Task to carry out:
Go through the records and show each line where the word "separator" occurs.
• • • •
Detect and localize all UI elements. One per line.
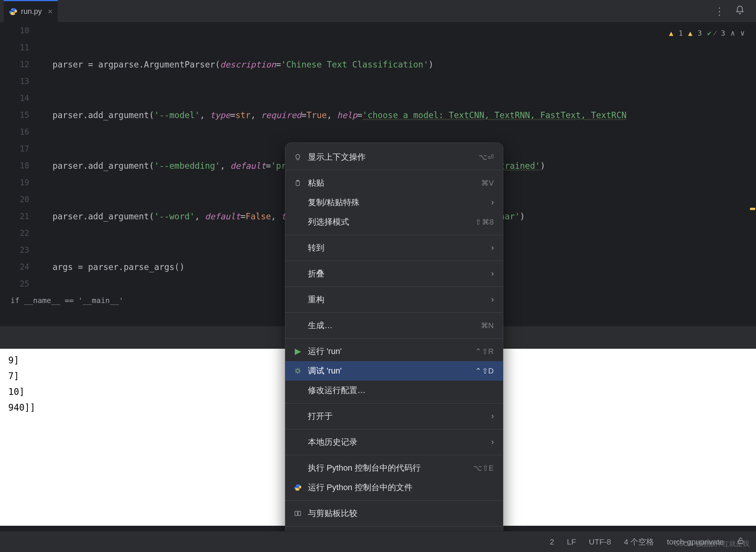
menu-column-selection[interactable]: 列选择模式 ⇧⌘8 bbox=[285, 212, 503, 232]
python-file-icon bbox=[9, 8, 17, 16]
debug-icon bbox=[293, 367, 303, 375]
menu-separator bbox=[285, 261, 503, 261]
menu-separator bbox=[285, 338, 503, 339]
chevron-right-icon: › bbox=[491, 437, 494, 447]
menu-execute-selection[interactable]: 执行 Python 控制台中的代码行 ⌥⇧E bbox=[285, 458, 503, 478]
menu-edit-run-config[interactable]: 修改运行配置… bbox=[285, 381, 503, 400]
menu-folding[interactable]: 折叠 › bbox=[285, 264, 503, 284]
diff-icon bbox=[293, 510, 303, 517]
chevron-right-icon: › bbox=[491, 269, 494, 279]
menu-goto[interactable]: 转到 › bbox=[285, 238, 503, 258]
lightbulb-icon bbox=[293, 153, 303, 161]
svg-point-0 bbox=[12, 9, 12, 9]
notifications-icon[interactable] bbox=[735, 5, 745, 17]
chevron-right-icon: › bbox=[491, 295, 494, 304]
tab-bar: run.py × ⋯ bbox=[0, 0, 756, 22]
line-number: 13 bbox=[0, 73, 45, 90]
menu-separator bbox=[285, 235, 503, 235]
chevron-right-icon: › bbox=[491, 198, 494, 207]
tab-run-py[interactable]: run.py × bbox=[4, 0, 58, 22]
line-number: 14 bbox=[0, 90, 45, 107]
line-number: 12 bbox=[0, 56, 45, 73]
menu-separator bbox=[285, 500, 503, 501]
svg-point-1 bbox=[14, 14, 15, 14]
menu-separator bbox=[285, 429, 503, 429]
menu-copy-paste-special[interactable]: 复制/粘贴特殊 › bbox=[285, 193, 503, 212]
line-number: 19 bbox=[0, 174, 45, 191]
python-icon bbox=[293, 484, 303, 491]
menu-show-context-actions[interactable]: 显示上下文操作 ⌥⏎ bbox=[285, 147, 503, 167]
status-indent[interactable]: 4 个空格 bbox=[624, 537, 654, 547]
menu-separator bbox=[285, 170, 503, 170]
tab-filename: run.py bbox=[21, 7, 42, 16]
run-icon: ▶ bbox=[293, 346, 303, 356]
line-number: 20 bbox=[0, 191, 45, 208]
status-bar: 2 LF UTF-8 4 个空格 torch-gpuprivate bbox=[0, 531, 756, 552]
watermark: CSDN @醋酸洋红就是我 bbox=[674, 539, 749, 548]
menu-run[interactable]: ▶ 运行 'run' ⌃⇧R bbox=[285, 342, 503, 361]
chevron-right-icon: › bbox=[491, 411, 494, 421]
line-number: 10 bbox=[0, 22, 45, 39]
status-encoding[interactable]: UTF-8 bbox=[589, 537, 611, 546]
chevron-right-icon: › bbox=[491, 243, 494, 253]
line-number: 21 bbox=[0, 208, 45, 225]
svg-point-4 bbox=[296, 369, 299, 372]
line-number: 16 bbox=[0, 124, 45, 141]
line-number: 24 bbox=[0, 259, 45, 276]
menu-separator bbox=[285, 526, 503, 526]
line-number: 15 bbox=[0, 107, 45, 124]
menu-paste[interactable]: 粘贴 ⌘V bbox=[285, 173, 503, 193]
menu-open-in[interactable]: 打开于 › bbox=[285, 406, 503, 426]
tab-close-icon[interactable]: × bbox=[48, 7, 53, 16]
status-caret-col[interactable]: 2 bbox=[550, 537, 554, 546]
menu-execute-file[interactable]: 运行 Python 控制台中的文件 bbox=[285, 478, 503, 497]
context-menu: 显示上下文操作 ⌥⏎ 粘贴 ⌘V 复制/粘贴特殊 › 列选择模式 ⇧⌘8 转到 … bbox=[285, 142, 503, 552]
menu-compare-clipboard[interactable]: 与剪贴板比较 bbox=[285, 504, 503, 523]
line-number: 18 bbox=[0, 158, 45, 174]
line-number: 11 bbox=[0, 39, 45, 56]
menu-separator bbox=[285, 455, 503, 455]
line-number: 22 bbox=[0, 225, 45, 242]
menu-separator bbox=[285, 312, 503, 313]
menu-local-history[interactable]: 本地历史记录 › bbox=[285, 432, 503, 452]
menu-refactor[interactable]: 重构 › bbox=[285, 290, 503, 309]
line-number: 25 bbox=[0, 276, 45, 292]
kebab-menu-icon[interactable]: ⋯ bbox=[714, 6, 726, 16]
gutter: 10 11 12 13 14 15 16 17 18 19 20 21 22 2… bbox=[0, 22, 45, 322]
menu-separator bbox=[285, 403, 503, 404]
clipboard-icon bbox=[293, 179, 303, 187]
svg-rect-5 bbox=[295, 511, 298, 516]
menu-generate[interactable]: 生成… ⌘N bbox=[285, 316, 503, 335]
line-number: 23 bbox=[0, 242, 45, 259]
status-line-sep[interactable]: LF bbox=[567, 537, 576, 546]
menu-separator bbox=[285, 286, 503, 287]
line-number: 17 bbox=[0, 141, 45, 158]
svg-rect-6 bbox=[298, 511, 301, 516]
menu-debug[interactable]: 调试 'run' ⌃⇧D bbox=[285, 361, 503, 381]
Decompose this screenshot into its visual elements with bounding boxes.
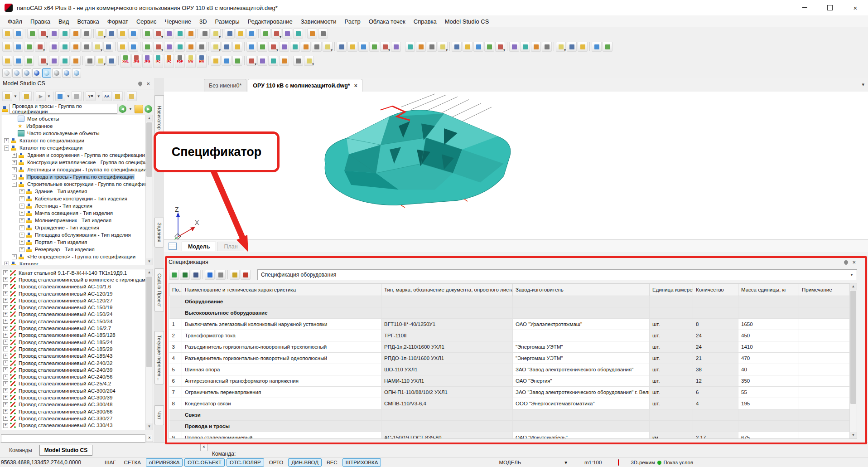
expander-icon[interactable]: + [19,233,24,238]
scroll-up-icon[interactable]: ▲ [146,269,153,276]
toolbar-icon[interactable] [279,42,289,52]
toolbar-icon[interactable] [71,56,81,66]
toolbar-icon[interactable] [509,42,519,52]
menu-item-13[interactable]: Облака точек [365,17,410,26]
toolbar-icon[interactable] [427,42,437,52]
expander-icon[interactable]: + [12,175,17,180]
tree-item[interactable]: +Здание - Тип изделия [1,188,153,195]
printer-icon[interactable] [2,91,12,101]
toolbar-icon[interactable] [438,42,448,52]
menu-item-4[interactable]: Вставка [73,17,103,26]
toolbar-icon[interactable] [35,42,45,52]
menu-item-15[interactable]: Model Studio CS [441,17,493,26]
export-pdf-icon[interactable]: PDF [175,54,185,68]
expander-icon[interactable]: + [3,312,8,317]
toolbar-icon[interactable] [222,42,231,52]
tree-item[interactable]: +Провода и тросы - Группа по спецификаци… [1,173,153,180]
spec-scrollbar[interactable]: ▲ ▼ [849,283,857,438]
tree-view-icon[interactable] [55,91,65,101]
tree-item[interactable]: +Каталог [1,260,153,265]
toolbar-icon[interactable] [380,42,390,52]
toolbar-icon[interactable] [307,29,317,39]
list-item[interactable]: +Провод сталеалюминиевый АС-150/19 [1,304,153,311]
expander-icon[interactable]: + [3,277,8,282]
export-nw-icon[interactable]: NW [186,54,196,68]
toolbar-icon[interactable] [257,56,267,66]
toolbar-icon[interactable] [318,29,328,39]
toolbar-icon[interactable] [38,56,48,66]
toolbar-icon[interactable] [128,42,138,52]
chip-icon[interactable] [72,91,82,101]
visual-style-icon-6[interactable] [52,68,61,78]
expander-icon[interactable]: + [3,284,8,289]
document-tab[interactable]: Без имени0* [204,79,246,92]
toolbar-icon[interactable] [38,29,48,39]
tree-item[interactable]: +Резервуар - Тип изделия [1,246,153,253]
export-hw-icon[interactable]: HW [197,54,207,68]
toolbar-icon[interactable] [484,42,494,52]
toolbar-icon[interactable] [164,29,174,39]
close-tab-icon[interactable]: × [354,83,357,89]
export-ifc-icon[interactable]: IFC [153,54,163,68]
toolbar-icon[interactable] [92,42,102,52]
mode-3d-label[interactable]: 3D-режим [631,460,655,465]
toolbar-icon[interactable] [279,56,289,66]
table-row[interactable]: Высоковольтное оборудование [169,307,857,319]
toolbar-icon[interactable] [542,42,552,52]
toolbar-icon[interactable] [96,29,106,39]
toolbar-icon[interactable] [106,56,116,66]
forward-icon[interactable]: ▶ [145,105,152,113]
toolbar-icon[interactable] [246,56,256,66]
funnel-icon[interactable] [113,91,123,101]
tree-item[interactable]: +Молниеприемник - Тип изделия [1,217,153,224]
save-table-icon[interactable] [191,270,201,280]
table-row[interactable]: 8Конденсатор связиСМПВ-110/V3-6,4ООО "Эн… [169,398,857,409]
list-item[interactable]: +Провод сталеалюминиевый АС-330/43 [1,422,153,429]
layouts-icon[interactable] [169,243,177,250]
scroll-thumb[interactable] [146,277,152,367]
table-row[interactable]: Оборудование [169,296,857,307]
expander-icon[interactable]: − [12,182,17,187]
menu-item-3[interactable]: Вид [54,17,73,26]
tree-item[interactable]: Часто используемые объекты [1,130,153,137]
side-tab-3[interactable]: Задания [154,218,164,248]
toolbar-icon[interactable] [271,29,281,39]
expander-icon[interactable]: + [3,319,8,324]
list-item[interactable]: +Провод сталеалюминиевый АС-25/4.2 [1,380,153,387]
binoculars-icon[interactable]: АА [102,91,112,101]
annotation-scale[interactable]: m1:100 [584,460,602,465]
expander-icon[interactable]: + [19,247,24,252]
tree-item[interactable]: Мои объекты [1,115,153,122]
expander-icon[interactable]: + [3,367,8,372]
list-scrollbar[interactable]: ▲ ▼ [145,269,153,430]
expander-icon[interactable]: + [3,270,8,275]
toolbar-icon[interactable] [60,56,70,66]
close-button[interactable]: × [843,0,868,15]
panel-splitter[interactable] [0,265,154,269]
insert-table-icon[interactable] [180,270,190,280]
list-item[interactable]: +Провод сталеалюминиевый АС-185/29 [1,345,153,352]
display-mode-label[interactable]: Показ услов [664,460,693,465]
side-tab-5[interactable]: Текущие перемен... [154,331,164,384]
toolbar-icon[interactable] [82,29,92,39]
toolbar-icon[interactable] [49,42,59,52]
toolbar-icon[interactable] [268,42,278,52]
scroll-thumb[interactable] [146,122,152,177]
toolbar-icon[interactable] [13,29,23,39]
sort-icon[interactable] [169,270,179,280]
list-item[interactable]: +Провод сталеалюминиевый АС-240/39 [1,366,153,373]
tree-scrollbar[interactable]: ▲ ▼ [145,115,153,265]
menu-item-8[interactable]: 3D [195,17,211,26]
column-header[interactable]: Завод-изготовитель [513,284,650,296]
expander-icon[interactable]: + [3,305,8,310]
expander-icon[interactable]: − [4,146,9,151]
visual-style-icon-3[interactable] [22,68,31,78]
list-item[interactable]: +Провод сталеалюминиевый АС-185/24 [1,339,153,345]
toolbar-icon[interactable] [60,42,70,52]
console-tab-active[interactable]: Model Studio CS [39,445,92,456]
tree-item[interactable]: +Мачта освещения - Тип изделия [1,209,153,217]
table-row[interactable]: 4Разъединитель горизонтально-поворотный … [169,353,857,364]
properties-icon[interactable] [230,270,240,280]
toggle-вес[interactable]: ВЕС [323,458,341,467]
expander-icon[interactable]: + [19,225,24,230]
• • • •
Your solution:
menu-separator bbox=[285, 261, 503, 261]
menu-separator bbox=[285, 338, 503, 339]
menu-separator bbox=[285, 235, 503, 235]
menu-separator bbox=[285, 500, 503, 501]
menu-separator bbox=[285, 429, 503, 429]
menu-separator bbox=[285, 170, 503, 170]
menu-separator bbox=[285, 526, 503, 526]
menu-separator bbox=[285, 455, 503, 455]
menu-separator bbox=[285, 312, 503, 313]
menu-separator bbox=[285, 403, 503, 404]
menu-separator bbox=[285, 286, 503, 287]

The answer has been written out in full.